So, for those of you who want to work on the Strongtalk VM, you will need to have a solid background in modern object-oriented virtual machine design, and the reasons why it is done that way. I am assuming you have some kind of system programming experience, knowledge of C and C++, and have at least taken a course or read a book on basic compiler design. At the highest level, here is a checklist of some of the basic principles you will need to have a good understanding of:
- how method dispatch has traditionally been done in Smalltalk (inline-caching) and why it works (most sends have low dynamic polymorphism)
- tagging in unified data-model languages (allowing unboxed small integers)

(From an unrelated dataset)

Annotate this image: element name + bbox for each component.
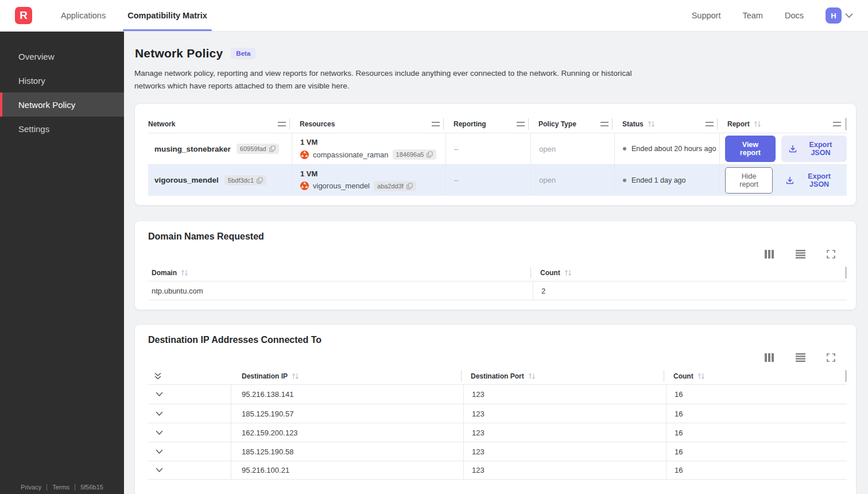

- closures: what they are and the three basic types of blocks in a full-closure Smalltalk: open (pure functions with no closure), copying (constant closure can be constructed independent of context), and full (closure is mutable so context must be reified).
- how modern garbage-collectors work (specifically, generation scavenging and write-barriers, card marking vs. remembered sets, and compacting mark-sweep).
- the disappointing history of efforts to make Smalltalk faster (Deutsch-Schiffman dynamic translation, SOAR), and why just compiling Smalltalk in a traditional way without inlining produces very little speedup (high call-frequency defeats optimization without inlining, polymorphism defeats simple inlining schemes).
- some basic facts about modern CPU architecture: why self-modifying code is very slow, why computed and indirect branches are slow.
- how type-feedback and PICs (polymorphic inline-caches) work
Fortunately, there is an online syllabus for an excellent course on OO virtual-machine design that was given at Aarhus university by Lar Bak, who was the lead engineer on the Strongtalk VM.
My suggestion is that you work through the curriculum for the course, focusing on the non-Java related stuff (Java has quite a few differences because of the manifest typesystem and non-OO basic types). That will get you a long way towards understanding the basic principles.
The course syllabus is at: http://www.daimi.au.dk/~ups/OOVM/. There are links to most of the important papers you will need to read there.
Thanks for that pointer Dave; if people want a lighter start I would offer my own chapter in the squeak 'nublue' book which is available online as http://www.rowledge.org/tim/squeak/OE-Tour.html
Since it is a simple, short, description of the squeak vm workings it might get readers off to a gentle start and prepare them for the rest.
> - some basic facts about modern CPU architecture: why self-modifying code is > very slow, why computed and indirect branches are slow.
A good book on modern CPU architecture is "Computer Architecture: A Quantitative Approach" by John L. Hennessy and David A. Patterson published by Morgan Kaufmann. ISBN: 1558807242. It's about 900 pages but the chapters can be read individually. It's a tour through current hardware design from CPU pipelines to building clusters. For the fundamentals today it's probably the best thing available.
For details on the instruction sets the guides produced by AMD and Intel are fine both are freely available on the web. They include everything that you'll need to know about the x86 instruction set. Either companies instruction set guides are good, I think Intel's are better. AMD's optimization guide is better, it has a lot more detail on what's going on. Intel's optimization guide has too much space dedicated to top tips and too little to how things work.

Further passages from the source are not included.